# YouTube Channel Analysis PJT

## In this project, I will be analyzing the official YouTube channel of Kpop group LE SSERAFIM.

# 1. Introduction
## 1.1 Background
Le sserafim is a popular Kpop girl group debuted in May 2022. The group is known for creating many entertaining contents especially YouTube contents on their official YouTube channel. Nowadays, YouTube contents including music videos play a big part in establishing yourself as an artist, and Kpop artists in general are the front runner in effectively using social contents to boost their popularity. The most famous example is BTS, who created a great bond with fans ("army") through their clever use of social media contents. Le sserafim from Source Music (which is a subsidiary of HYBE) is definitely following the footsteps of BTS, and I thought it would be interesting to gain some insights on their YouTube content performance. 

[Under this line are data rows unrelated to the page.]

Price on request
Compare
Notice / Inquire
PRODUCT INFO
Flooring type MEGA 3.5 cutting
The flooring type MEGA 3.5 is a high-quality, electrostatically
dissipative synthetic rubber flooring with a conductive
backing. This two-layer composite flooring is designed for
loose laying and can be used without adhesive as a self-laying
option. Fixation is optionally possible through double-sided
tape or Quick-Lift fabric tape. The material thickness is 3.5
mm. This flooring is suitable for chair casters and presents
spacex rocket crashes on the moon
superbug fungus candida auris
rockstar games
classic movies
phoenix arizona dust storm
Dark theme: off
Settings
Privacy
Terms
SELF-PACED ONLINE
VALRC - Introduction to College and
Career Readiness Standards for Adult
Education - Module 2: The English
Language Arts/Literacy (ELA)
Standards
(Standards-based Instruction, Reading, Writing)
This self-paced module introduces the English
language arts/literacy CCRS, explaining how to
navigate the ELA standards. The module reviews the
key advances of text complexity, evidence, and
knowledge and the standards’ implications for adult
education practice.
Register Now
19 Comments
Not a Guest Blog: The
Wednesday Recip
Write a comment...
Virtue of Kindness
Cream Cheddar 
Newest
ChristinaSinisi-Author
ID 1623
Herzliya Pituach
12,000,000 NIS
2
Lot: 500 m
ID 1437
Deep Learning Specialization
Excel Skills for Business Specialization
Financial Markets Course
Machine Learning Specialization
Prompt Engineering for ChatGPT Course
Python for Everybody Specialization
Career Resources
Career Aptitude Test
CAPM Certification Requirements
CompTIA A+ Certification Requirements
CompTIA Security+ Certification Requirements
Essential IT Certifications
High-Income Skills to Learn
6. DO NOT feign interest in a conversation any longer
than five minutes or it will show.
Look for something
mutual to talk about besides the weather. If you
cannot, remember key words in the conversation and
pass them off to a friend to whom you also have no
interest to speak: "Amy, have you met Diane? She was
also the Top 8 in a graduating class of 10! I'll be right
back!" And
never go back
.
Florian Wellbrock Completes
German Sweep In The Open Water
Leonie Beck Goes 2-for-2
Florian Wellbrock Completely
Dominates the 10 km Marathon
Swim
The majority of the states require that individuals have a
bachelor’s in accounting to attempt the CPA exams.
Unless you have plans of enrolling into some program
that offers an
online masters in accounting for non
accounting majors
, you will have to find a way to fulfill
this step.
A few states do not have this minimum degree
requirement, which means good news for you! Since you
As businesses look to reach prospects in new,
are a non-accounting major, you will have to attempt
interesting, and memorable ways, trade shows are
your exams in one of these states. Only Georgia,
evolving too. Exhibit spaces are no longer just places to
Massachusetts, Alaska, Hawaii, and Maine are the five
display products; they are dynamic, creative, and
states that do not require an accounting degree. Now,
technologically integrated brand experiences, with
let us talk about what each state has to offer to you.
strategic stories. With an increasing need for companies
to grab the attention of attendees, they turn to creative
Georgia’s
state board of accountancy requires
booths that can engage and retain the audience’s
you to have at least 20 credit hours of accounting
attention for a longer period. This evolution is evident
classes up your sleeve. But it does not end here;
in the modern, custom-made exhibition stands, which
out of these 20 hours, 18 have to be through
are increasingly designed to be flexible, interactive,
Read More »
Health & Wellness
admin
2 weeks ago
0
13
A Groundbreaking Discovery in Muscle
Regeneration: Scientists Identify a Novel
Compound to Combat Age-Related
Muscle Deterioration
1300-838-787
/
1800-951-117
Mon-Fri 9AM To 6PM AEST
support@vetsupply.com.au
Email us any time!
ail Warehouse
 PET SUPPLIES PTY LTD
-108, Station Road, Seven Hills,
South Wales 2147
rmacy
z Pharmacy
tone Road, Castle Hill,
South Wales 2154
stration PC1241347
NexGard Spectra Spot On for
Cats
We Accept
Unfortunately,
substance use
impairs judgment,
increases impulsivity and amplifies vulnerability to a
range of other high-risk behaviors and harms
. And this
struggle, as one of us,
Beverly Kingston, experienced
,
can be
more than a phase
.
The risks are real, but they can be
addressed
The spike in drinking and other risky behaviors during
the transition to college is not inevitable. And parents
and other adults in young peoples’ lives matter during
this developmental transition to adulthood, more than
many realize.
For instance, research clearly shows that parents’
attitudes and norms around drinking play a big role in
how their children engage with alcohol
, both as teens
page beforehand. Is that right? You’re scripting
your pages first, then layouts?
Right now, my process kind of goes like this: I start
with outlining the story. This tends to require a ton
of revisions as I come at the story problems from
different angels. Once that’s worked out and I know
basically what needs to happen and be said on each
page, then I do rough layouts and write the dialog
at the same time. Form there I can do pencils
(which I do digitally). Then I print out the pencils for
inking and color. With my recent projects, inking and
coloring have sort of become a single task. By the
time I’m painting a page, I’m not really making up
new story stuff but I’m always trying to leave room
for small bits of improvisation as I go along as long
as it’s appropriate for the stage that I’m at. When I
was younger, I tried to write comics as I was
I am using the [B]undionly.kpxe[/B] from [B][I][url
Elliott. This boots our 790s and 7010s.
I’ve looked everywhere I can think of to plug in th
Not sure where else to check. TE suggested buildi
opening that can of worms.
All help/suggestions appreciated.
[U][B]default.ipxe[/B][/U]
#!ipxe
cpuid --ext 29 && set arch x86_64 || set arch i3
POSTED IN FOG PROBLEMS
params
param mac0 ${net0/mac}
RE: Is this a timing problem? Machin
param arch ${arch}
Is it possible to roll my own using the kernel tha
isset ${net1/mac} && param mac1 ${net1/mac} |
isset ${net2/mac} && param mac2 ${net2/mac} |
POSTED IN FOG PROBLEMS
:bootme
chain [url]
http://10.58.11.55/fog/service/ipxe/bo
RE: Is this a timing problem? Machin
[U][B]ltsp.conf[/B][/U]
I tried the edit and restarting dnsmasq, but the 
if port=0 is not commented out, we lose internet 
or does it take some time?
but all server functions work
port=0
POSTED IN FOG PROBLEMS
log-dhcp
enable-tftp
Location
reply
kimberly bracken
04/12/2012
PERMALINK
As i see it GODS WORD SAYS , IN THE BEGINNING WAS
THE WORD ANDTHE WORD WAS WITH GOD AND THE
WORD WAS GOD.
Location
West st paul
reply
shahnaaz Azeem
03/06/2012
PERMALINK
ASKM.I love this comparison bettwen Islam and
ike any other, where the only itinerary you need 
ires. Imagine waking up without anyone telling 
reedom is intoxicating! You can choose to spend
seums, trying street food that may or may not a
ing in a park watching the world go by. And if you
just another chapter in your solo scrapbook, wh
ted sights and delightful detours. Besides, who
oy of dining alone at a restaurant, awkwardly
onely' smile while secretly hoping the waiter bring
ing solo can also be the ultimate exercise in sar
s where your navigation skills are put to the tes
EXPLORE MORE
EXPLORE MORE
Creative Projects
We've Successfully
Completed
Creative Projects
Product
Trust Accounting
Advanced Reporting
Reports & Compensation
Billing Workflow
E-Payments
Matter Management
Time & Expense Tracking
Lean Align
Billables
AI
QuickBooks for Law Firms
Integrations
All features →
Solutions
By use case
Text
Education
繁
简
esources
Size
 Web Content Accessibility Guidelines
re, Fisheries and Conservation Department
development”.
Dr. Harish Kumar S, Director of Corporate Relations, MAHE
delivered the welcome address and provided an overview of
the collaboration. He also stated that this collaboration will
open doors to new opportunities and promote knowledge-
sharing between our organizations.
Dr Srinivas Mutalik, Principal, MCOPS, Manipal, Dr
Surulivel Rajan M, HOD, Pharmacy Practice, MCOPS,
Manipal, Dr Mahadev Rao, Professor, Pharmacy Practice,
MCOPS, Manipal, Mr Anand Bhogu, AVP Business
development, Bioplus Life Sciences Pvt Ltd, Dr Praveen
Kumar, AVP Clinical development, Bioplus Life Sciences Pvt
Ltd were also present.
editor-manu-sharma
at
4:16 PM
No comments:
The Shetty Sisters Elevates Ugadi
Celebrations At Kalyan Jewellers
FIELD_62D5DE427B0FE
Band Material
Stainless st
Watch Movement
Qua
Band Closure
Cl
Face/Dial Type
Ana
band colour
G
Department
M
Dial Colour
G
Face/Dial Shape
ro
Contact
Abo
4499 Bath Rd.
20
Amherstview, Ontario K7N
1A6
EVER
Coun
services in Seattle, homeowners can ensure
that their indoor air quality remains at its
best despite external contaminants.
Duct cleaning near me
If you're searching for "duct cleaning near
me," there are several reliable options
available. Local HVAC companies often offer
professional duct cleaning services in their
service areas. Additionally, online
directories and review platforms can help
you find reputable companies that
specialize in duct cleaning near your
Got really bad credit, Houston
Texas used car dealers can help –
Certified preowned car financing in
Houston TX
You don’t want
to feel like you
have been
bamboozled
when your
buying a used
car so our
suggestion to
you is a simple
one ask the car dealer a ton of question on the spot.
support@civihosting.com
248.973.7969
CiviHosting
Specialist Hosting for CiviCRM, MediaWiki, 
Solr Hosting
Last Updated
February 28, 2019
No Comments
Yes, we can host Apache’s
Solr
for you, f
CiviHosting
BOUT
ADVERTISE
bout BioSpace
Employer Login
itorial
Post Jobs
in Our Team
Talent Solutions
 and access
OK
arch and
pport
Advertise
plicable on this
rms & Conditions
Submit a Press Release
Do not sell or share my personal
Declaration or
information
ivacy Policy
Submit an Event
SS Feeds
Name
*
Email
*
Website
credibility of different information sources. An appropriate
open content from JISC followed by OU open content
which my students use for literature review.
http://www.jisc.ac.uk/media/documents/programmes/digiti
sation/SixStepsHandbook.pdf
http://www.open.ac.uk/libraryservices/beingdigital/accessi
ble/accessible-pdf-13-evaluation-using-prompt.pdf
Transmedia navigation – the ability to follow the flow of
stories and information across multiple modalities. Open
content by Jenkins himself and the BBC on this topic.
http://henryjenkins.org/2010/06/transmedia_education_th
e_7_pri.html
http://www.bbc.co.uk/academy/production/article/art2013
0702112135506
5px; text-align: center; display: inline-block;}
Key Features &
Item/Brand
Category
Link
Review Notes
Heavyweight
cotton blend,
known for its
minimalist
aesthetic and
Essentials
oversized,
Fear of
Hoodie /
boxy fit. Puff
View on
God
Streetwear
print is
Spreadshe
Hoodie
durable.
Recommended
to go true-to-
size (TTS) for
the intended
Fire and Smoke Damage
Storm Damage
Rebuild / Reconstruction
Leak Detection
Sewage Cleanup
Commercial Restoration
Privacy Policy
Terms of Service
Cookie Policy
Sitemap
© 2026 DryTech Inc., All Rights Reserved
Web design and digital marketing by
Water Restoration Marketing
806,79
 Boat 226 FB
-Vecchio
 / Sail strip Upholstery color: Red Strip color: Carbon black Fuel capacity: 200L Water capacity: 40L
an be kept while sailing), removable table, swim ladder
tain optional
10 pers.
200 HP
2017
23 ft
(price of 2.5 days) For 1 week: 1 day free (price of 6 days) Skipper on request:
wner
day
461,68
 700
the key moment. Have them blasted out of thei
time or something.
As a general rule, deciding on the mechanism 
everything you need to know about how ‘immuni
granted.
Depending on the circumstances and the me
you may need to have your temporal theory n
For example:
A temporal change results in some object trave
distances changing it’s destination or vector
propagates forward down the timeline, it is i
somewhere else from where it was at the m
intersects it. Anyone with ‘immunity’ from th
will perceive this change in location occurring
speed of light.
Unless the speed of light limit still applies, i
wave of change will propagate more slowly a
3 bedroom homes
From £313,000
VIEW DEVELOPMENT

I want to analyze the performance of their contents in general, and gain insights on what type of contents resonate well with their fans. Lastly, I want to suggest some content ideas that might do well considering past performance history. The scope of the project will be limited to the analysis of the Le sserafim channel only, and won't compare other Kpop group's channel or comparable YouTube channels. 

## 1.2 Objectives
In this project, I will focus on learning the followings:

- Get familiar with YouTube API, and use it to gather YouTube channel data
- Analyze video metrics to find out what type of contents are popular among fans:
    - What type of contents get the most views?
    - What type of contents have the most engagement among the fans?
    - What are some conents that didn't perform well, and why?
    - How's the video performance of contents over time?
- Utilize NLP techniques to gain some insights on fan reaction:
    - Explore the top 100 comments of videos to explore fan reaction
    - Is there a meaningful difference in comment reactions for content types?
    - What kind of questions or requests are given in the comment sections?
    - Is there any content idea that can come from the comment sections?
- Come up with some content idea with the insights gained from the above analysis

## 1.3 Project process
1. Get the channel video data, and comments data from LE SSERAFIM channel using YouTube Data API v3.
2. Preprocess data and add new data for better analysis
3. Perform exploratory data analysis
4. Conclusions

## 1.4 Dataset
### Data Source
For this project, I obtained the dataset myself by utilizing YouTube Data API v3. 

### Data Limitation
The data is a real-world dataset, suitable for research purpose. However, considering the API quota limit of 10,000 units per day, I only analyzed the Le sserafim channel and not other comparable channels. I will rely on my domain knowledge to compare Le sserafim YouTube channel with other comparable channels.
It can be interesting to compare the performance of Le sserafim channel with other Kpop groups' channels, which could be the next step of this project. 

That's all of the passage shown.